During recent years, the Houthis have launched rockets, ballistic missiles, mortars, explosive drones and boats against neighboring Saudi Arabia and the millions of expatriates who live there. This means civilians are being targeted with advanced Iranian weaponry. Attacks on Saudi civilian targets – any of which could have resulted in American as well as Saudi casualties – and on an oil storage yard at Ras Tanura, one of the world’s biggest offshore oil-loading facilities, followed the Biden Administration’s decision and could be a preview of what may come if the Houthis prevail.

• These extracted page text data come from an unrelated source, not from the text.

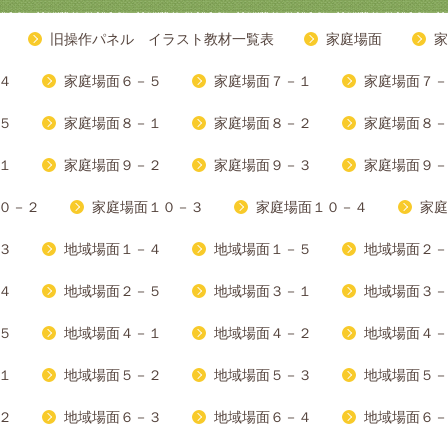
旧操作パネル イラスト教材一覧表
家庭場面
家
４
家庭場面６－５
家庭場面７－１
家庭場面７－
５
家庭場面８－１
家庭場面８－２
家庭場面８－
１
家庭場面９－２
家庭場面９－３
家庭場面９－
０－２
家庭場面１０－３
家庭場面１０－４
家庭
３
地域場面１－４
地域場面１－５
地域場面２－
４
地域場面２－５
地域場面３－１
地域場面３－
５
地域場面４－１
地域場面４－２
地域場面４－
１
地域場面５－２
地域場面５－３
地域場面５－
２
地域場面６－３
地域場面６－４
地域場面６－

These attacks are in Iran’s interests. In fact, Iran’s Islamic Revolutionary Guard Corps’ (IRGC) Quds Force commander admitted it offered military support for recent terror attacks – which were followed by an assault on Yemen's relatively-peaceful Marib region, threatening “two million civilians … with hundreds of thousands potentially forced to flee … with unimaginable humanitarian consequences.” Iran’s Quds Force has provided the Houthis with the funding, training, and technology to carry out many of these attacks since the war began.

The Houthis have also wreaked havoc on Yemen itself using landmines, child soldiers, hostage taking, rape, indiscriminate attacks, and diversion of UN food aid to create one of the largest humanitarian crises in the world. Civilians, civilian infrastructure and military forces have all been targeted by the group. Operating from civilian sites and using child soldiers, the Houthis have callously used the Yemeni people themselves as human shields.

Ironically, this behavior fits our own government’s definition of international terrorism.